I have a 3D shape with the following aerial view:
Where $a\ b\ c\ d\ e$ are known integers. The shape has a depth $f$ and volume $v$.
The question is, given a required volume $V$ where $V<v$, to the nearest integer, how much of $a$ can be converted to depth $g$ starting from left to right where $g<f$ ?
What I've tried:
The first thing I tried was to calculate: $$\frac{v-V}{(b+e*\frac da)*(f-g)}$$
This gets pretty close but doesn't really work because it tries to flatten the shape to a rectangle which assumes the whole width will always be converted, which isn't necessarily the case.

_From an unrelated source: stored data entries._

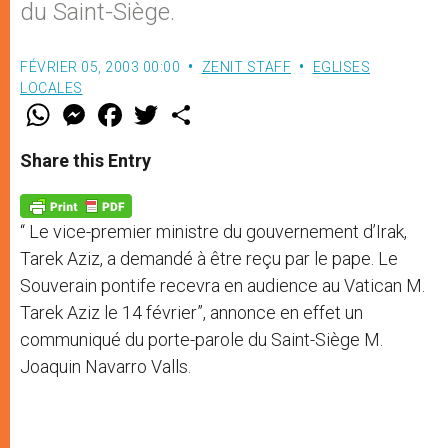
du Saint-Siège.
FÉVRIER 05, 2003 00:00
ZENIT STAFF
EGLISES
LOCALES
W
M
F
T
S
h
e
a
w
h
a
s
c
i
a
t
s
e
t
r
Share this Entry
s
e
b
t
e
A
n
o
e
p
g
o
r
p
e
k
“ Le vice-premier ministre du gouvernement d’Irak,
r
Tarek Aziz, a demandé à être reçu par le pape. Le
Souverain pontife recevra en audience au Vatican M.
Tarek Aziz le 14 février”, annonce en effet un
communiqué du porte-parole du Saint-Siège M.
Joaquin Navarro Valls.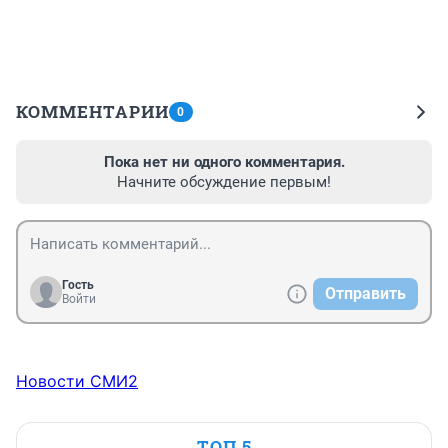
КОММЕНТАРИИ
0
Пока нет ни одного комментария.
Начните обсуждение первым!
Гость
Отправить
Войти
Новости СМИ2
ТОП 5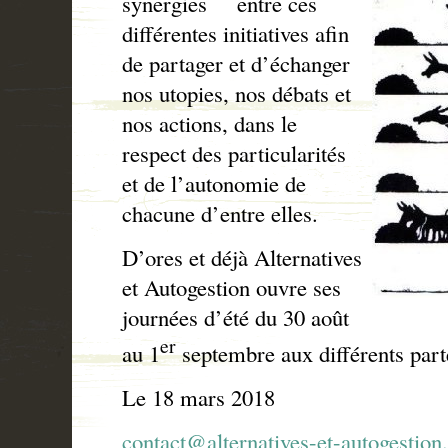
synergies
entre ces
différentes initiatives afin
de partager et d’échanger
nos utopies, nos débats et
nos actions, dans le
respect des particularités
et de l’autonomie de
chacune d’entre elles.
D’ores et déjà Alternatives
et Autogestion ouvre ses
journées d’été du 30 août
er
au 1
septembre aux différents parte
Le 18 mars 2018
contact@alternatives-et-autogestion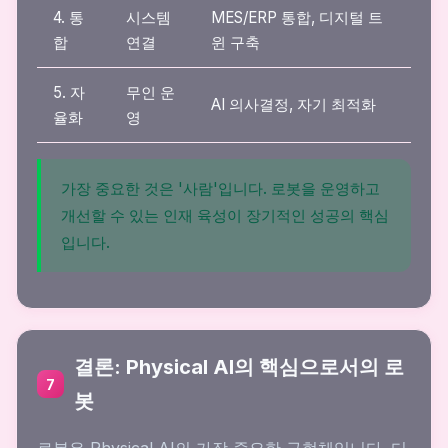
4. 통
시스템
MES/ERP 통합, 디지털 트
합
연결
윈 구축
5. 자
무인 운
AI 의사결정, 자기 최적화
율화
영
가장 중요한 것은 '사람'입니다. 로봇을 운영하고
개선할 수 있는 인재 육성이 장기적인 성공의 핵심
입니다.
결론: Physical AI의 핵심으로서의 로
7
봇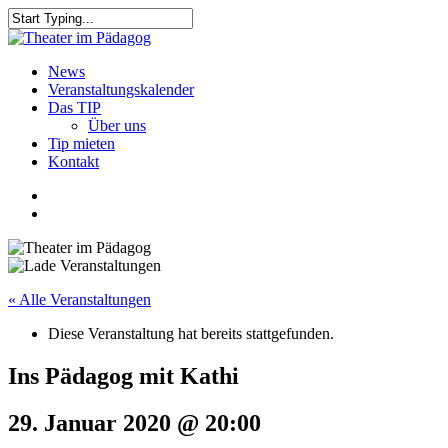
Skip
to
Close
main
Search
content
search
Menu
News
Veranstaltungskalender
Das TIP
Über uns
Tip mieten
Kontakt
facebook
youtube
search
« Alle Veranstaltungen
Diese Veranstaltung hat bereits stattgefunden.
Ins Pädagog mit Kathi
29. Januar 2020 @ 20:00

I've tried a few other ways like converting all of the $a*b$ shape that can be converted first and then trying to add on the extra bit due to the $d*e$ shape but without any success.
CASE 1: We start from the right. Let the length converted to $g$ be x. Subcase 1: $x\leq d$. The new volume will be $$x(b+e)g+(d-x)(b+e)f + (cbf)$$ $$=(b+e)(g-f)x+d(b+e)f+cbf$$ If we equate this with $V$, then we get the range of $V$ (Using $x\in [0,d]$): $(bd+ed+bc)f=v\geq V\geq d(b+e)g+bcf$.
For this case, $$x=\frac{V-(db+ed+cb)f}{(b+e)(g-f)}=\frac{v-V}{ (b+e)(f-g)}$$ which is pretty close to what you did.
Subcase 2: $x\geq d$. Then the new volume will be $$d(b+e)g +(x-d)bg+(a-x)bf.$$$$=b(g-f)x +abf-dbg+d(b+e)g$$$$=b(g-f)x +abf+deg=b(g-f)x+(v-def)+deg$$$$=b(g-f)x+v+de(g-f)=(bx+de)(g-f)+v$$ Thus, we get $x =\dfrac1b (\dfrac{v-V}{f-g}-de)$. Similarly, using $x\geq 0$, we can find the range of V achievable.
I now hope you can solve CASE 2 (Start from left) and its subcases ($x\leq c$ and $x\geq c$) by yourself by breaking the box into parts as shown above.